Like movies stars, buildings from our past are often smaller than we imagine.  That’s true of the ones in Cambridge, Massachusetts, where I attended architecture school.  I was visiting last weekend, seventeen years after I graduated, and the whole place felt much more welcoming than I remember.  It was a clear afternoon and the leaves, which had turned gold, set off the brick buildings and cloudless sky brilliantly.  I circled the Yard on streets barely wide enough for two cows to pass, with university buildings lined up along them just like in a storybook village.

But one building remained as large and looming, as truly monstrous, as I remember it – Sever Hall.  This undergraduate classroom building is a classic by the great nineteenth-century American architect Henry Hobson Richardson.  It sits back several hundred feet from the street, like a grounded ocean liner.  It’s grave and god-fearing, with an aspect of discipline and renunciation.  Its fortress-like brick facades are broken with small, deep windows and elaborate ornamental terracotta bands.  (What happened to these masonry traditions?  Did they simply vanish?)  I remember Cambridge as a place that offered no respite, imaginatively or physically, whose structures were arch and overbearing.  While the city no longer feels that way, Sever Hall still does.

I was at PS 1 in Astoria this weekend to attend a symposium called “Foreclosed,” about housing in America.  I walked through the courtyard installation, a series of white cables that shaped ghostly curved surfaces in the air.  And I saw the exhibit of art made in response to 9/11.  But what impressed me most was the architecture of the museum, which is housed in an old public school.

There’s nothing subtle, nothing graceful, about it.  The school is a hulking, symmetrical, red brick building with stiff facades and severe proportions.  The original structure and finishes have been left in place.  There are rough brick walls and wire security cages in the stairwells, and tile arches in the ceilings.  And the long hallways have checkerboard linoleum floors sealed in layers of varnish, and sagging oak doors leading into the classrooms.  A friend, an architect and native New Yorker, explained that the building design was once standard for New York public schools.  Some would find the institutional feeling oppressive, especially in relation to the forward-looking art.  But I found it, on that day, particularly reassuring.  In contrast with the symposium, which offered cerebral propositions about housing and living, the building offered shelter and space.

What’s the difference between a townhouse and a row house, and does it really matter?  Both types of homes are fitted between high side walls and offer slender, discrete facades to the street.  But “townhouse” conjures images of well-heeled urban living, with all the attendant pretensions, while “row house” implies something altogether less formal and prepossessing.

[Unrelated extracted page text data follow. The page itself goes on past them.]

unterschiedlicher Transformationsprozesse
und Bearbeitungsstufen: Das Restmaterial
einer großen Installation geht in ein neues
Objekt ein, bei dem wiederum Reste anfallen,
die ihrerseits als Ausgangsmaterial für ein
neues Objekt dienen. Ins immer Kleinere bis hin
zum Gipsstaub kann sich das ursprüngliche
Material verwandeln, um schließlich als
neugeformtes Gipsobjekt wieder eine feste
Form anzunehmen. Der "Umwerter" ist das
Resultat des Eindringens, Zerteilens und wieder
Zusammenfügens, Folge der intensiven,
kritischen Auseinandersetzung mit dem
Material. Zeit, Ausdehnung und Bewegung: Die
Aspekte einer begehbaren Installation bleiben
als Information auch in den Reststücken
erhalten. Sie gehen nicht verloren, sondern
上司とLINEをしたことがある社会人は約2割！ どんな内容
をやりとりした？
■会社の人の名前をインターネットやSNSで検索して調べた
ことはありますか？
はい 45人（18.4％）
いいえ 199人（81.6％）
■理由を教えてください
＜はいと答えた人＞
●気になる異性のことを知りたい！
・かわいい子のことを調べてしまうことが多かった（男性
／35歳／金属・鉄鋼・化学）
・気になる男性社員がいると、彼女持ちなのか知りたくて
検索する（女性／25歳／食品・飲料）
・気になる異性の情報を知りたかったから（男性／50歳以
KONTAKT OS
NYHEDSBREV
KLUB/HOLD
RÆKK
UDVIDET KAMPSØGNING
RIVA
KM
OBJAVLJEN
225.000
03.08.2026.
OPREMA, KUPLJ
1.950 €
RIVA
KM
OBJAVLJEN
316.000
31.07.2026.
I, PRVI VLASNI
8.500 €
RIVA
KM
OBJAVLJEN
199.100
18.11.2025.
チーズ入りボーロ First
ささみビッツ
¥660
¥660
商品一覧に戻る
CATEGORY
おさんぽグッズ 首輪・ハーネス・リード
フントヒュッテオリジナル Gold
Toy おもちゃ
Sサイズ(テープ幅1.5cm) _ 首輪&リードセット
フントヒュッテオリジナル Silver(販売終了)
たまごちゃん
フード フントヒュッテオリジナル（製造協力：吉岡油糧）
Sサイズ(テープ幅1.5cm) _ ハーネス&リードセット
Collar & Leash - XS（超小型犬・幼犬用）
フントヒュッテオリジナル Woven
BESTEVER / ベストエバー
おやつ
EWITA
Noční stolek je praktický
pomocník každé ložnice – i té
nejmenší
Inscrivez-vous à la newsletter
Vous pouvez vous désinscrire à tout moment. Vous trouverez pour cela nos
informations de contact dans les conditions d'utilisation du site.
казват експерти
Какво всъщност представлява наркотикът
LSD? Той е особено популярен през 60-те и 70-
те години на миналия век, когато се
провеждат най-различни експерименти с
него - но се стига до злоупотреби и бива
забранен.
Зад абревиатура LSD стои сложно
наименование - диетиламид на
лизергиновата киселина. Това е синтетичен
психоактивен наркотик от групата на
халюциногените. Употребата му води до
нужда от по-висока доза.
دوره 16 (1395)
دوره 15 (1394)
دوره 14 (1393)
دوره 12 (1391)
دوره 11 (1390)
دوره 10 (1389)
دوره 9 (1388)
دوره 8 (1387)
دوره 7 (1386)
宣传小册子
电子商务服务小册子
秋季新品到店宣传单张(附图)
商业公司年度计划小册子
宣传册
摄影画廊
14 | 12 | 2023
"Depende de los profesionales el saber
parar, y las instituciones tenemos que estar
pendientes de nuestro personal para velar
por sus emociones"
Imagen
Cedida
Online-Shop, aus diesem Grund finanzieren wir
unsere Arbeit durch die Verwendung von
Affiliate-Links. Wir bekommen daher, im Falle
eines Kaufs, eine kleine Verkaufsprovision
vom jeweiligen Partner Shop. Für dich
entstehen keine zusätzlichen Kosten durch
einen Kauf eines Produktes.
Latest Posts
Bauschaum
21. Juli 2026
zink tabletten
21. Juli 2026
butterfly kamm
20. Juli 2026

A visited a friend who lives in a three-story brick row house near Frederick Douglass Square in Boston, and now I’m convinced that it’s the best kind of house.  A row house balances the privacy and freedom of a detached house with the security of an apartment.  It grants an inveterate urbanite his own street entrance, rooftop and yard, while keeping him connected to neighbors and the city.  And the spread of space inside, a straight shot through from sidewalk to back yard, offers both compressed urban energy and a sense of suburban ease.